FEMINISM IN CANADAIAN SOCIETY
Defining feminism exactly can be a challenging task but a broad understanding of it encircles the
speaking, writing and thus advocating on behalf of women and by identifying injustice to females in
the social status. Thus a new aspect has been explored these days in the 21st century which shows the
feminism and its politics in detail with great intensity [3]. Margaret Atwood’s novels examine these
issues with the portrayal of her subjugated female characters in her novels.
Feminist approach can be identified in fiction since Jane Austen had addressed the restricted lives
of women who faced such predicament in the early part of the century followed by Charlotte Bronte,
Anne Bronte, Elizabeth Gaskell, who espoused the cause of women’s pathetic state. George Eliot also
depicted women's misery and oppression in her renowned autobiographical novel Ruth Hall
(1854).Moreover, an American journalist Fanny Fern revealed in public by writing her own struggle to
support her children as a newspaper journalist after her husband's premature death.
Louisa May Alcott, a staunch feminist, penned a strong feminist novel A Long Fatal Love Chase
(1866) which deals with a young woman's attempts to run away from her bigamist husband and
become independent. Surprisingly some male authors also recognized the injustice being done to
women [4]. The novels of George Meredith and George Gissing and the plays of Henrik Ibsen also
outlined the pathetic plight of women of the contemporary time.
Women’s experience of the power politics of gender and their problematic relation to patriarchal
traditions of authority has affinities with the Canadian attitudes to the cultural imperialism of the
United States as well as its ambivalence towards its European inheritors [5].
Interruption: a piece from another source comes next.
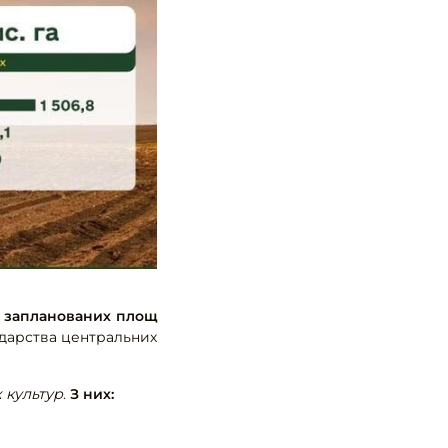
их запланованих площ
дарства центральних
 культур
.
З них:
At the beginning of the Nineteenth century, individual women and some men were speaking
against male dominance where women were relegated to the margins of society and were provided low
status. Thus, awareness was rising among the people but still there was little sign of change in the
political or social order.
At the beginning of the 20th century, feminist science fiction emerged as a sub-genre of science
fiction that intends to deal with women's roles in society. Women writers in the literary movement of
the 19th century and early 20th century, was the first wave of feminism.